Juan Manuel de Prada habría además acusado a “las jerarquías eclesiásticas” que “actúan de mamporreros de trifulcas políticas que benefician a la derecha”, aunque ciertamente él hubiera mostrado su más severa desaprobación por esa exhibición a su juicio impúdica. El vocablo “mamporrero”, aplicado por el joven escritor a los jerarcas de la Iglesia, debió de enojar enormemente a Silos Millán por lo que puntualizaba De Prada que lo había empleado “en un sentido figurado”. Dicho todo lo cual, y con relevante valentía atendida la crispación existente y firmando en el periódico citado, añadía lo siguiente: “Me ratifico en la afirmación: aquel catálogo, ofensivo para las creencias de los católicos y de una sordidez estética impronunciable, fue publicado originariamente en 2003; que cuatro años después de su publicación, y en vísperas de unas elecciones, provoque el escándalo de la facción opositora me hace sospechar que dicho escándalo no sea del todo sincero”.

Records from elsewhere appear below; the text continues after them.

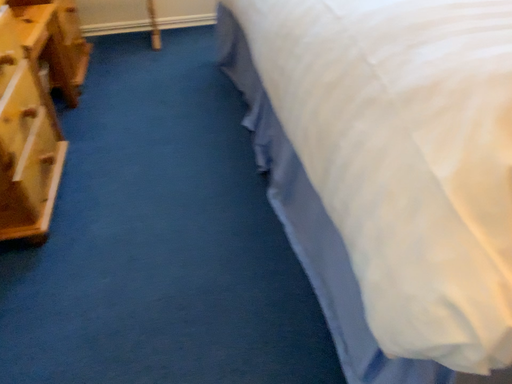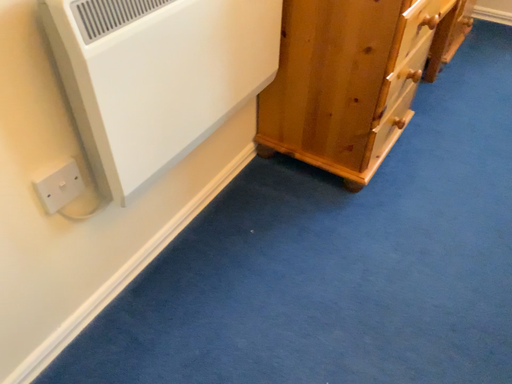 Question: Which way did the camera rotate in the video?

Choices:
 (A) rotated right
 (B) rotated left

Answer: (B) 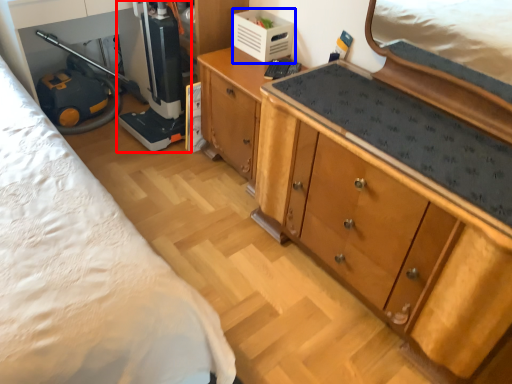 Question: Among these objects, which one is farthest to the camera, appliance (highlighted by a red box) or appliance (highlighted by a blue box)?

Choices:
 (A) appliance
 (B) appliance

Answer: (B) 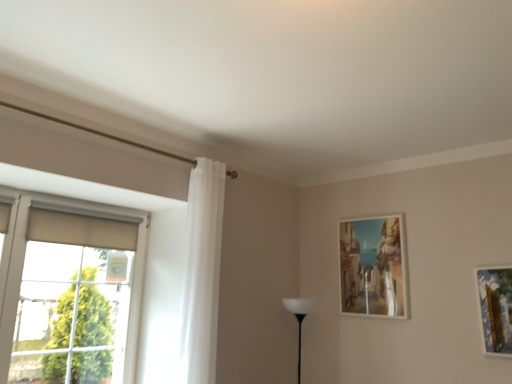 Question: From the image's perspective, would you say white matte table lamp at center is shown under matte wooden picture frame at upper right?

Choices:
 (A) no
 (B) yes

Answer: (B)

Question: Are white matte table lamp at center and matte wooden picture frame at upper right located far from each other?

Choices:
 (A) no
 (B) yes

Answer: (A)

Question: Is white matte table lamp at center turned away from matte wooden picture frame at upper right?

Choices:
 (A) no
 (B) yes

Answer: (A)

Question: From a real-world perspective, is white matte table lamp at center positioned over matte wooden picture frame at upper right based on gravity?

Choices:
 (A) yes
 (B) no

Answer: (B)

Question: Is white matte table lamp at center shorter than matte wooden picture frame at upper right?

Choices:
 (A) no
 (B) yes

Answer: (B)

Question: Is white matte table lamp at center beside matte wooden picture frame at upper right?

Choices:
 (A) yes
 (B) no

Answer: (B)

Question: Is white sheer curtain at left turned away from white matte table lamp at center?

Choices:
 (A) yes
 (B) no

Answer: (B)

Question: Are white sheer curtain at left and white matte table lamp at center making contact?

Choices:
 (A) no
 (B) yes

Answer: (A)

Question: From the image's perspective, is white sheer curtain at left under white matte table lamp at center?

Choices:
 (A) no
 (B) yes

Answer: (A)

Question: Is white sheer curtain at left to the right of white matte table lamp at center from the viewer's perspective?

Choices:
 (A) no
 (B) yes

Answer: (A)

Question: From a real-world perspective, is white sheer curtain at left located beneath white matte table lamp at center?

Choices:
 (A) yes
 (B) no

Answer: (B)

Question: From the image's perspective, is white sheer curtain at left located above white matte table lamp at center?

Choices:
 (A) no
 (B) yes

Answer: (B)

Question: Is matte wooden picture frame at upper right in contact with white sheer curtain at left?

Choices:
 (A) no
 (B) yes

Answer: (A) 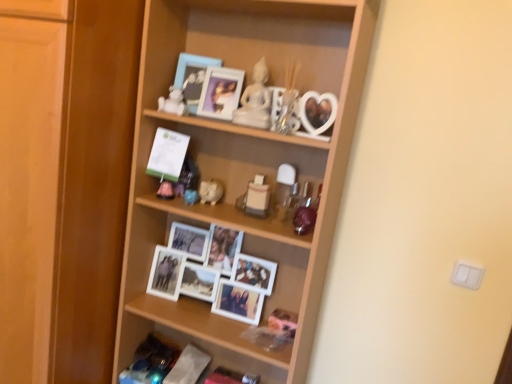 Question: Is point (220, 187) closer or farther from the camera than point (243, 198)?

Choices:
 (A) farther
 (B) closer

Answer: (A)

Question: In the image, is white glossy piggy bank at center, the second toy positioned from the bottom, on the left side or the right side of matte plastic toy at center, which ranks as the 1th toy in bottom-to-top order?

Choices:
 (A) left
 (B) right

Answer: (A)

Question: Which object is positioned farthest from the matte blue picture frame at upper center, which is the second picture frame from right to left?

Choices:
 (A) matte plastic picture frame at upper center, marked as the second picture frame in a left-to-right arrangement
 (B) white glossy piggy bank at center, placed as the 4th toy when sorted from top to bottom
 (C) wooden shelf at center, which is counted as the 1th shelf, starting from the top
 (D) matte plastic toy at center, the third toy ordered from the bottom
 (E) wooden cabinet at left

Answer: (E)

Question: Which object is positioned closest to the white glossy statue at upper center, the 5th toy positioned from the bottom?

Choices:
 (A) wooden cabinet at left
 (B) matte plastic toy at center, the third toy ordered from the bottom
 (C) white matte figurine at upper center, which is counted as the 2th toy, starting from the top
 (D) matte blue picture frame at upper center, the 1th picture frame from the left
 (E) matte plastic picture frame at upper center, which is counted as the 1th picture frame, starting from the right

Answer: (E)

Y polemizaba aún con mayor rotundidad, haciendo hincapié en un suceso que afecta precisamente a la presidenta del Gobierno de la Comunidad de Madrid, Esperanza Aguirre: “Convendría recordar que, hace algún tiempo, se estrenó en el Círculo de Bellas Artes, con subvención de la Comunidad de Madrid, una piltrafa teatral escrita por un cuñadete o primo de Esperanza Aguirre en la que también se ofendía –cito a don Joaquín Silos Millán– a ‘Dios nuestro Padre, Creador del Universo entero, como sabemos y sentimos quienes nos consideramos cristianos’, y, sin embargo, no se exigieron entonces dimisiones, ni se le reclamaron a Aguirre tantas explicaciones como en estos días se han reclamado a Rodríguez Ibarra”.

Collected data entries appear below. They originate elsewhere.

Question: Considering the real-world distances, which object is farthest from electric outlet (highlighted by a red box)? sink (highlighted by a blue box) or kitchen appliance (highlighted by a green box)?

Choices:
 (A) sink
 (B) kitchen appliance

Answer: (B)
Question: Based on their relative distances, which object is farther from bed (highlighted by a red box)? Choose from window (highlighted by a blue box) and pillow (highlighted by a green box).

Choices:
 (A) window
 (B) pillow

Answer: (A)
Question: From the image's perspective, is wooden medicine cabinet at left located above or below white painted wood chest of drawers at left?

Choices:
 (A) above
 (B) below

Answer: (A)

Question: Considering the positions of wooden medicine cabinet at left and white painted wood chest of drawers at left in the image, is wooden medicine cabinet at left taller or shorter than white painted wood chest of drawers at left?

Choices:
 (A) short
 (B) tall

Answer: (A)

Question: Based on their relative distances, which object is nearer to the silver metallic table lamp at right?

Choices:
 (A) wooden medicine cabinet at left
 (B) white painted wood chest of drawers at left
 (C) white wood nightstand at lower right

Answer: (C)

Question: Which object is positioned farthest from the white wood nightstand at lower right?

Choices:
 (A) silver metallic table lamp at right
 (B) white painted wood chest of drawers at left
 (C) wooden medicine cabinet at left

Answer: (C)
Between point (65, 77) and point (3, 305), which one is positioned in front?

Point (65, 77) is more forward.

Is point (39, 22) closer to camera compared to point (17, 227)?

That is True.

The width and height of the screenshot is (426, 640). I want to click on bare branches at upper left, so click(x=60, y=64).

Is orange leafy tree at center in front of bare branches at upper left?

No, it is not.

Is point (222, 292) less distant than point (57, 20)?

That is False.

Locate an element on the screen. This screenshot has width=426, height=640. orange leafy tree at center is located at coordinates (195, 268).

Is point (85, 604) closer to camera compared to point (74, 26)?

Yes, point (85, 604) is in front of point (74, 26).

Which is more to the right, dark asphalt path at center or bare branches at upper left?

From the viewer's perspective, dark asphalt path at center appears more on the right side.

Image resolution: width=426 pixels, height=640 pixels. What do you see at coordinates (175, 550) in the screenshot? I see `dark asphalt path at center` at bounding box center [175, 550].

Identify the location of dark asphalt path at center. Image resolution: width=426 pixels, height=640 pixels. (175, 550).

Llegado a este punto, Juan Manuel de Prada, en respuesta asimismo a una mención del lector referido, ponía la directa y arremetía con la máxima crudeza contra “unos pocos programas” de la COPE. Aseveraba el autor: “Son programas que no sólo acampan extramuros “de la moral e ideales cristianos”, sino que abiertamente los refutan y pisotean. Quiero recordarle a don Joaquín que, desde dichos programas, se han proferido brutalidades sobre los inmigrantes y apologías del liberalismo económico más desenfrenado contrarias a la doctrina social de la Iglesia, y aún al concepto de justicia natural que Dios nuestro Padre inscribió en el corazón del hombre”.  Inflamado, pues, y tratando de hacer el honor a sus más íntimas convicciones, De Prada insistía: “Quiero recordarle también que en tales programas se ha defendido la Guerra de Irak, que Su Santidad Juan Pablo II condenó sin ambages, como no podía ser de otro modo, tratándose de una guerra injusta. Quiero recordarle, en fin, que desde tales programas se incita al odio y se vierten expresiones de una brutalidad mucho más sangrante que la venial inelegancia que yo deslizaba en aquel artículo; incitaciones y expresiones que, más allá de consideraciones ideológicas, constituyen una negación del ideal de misericordia cristiana, que de forma tan sublime ilustra el pasaje del Evangelio de San Juan que mañana se proclamará en las iglesias católicas, las mismas iglesias que los responsables de dichos programas no pisan ni de casualidad”.

Es evidente que el joven escritor de ABC no eludió referirse implícitamente a Jiménez Losantos y César Vidal, los cuales y por razones en principio no coincidentes entre sí  parece que, en efecto, no pisan habitualmente iglesia alguna donde se venere al Dios de los católicos. Fue más lejos todavía en su bien construida filípica: “Creo (…) que las jerarquías eclesiásticas están alimentando a un monstruo que apartará a muchos católicos españoles de la Iglesia, a la vez que contribuirá a dar alas a una derecha sin Dios al menos igual de adversa a “la moral y los ideales cristianos” que esa izquierda anticlerical y laicista que soy el primero en combatir (…)”. Vaya, vaya, con el católico De Prada, ¡cómo se las gasta el joven escritor!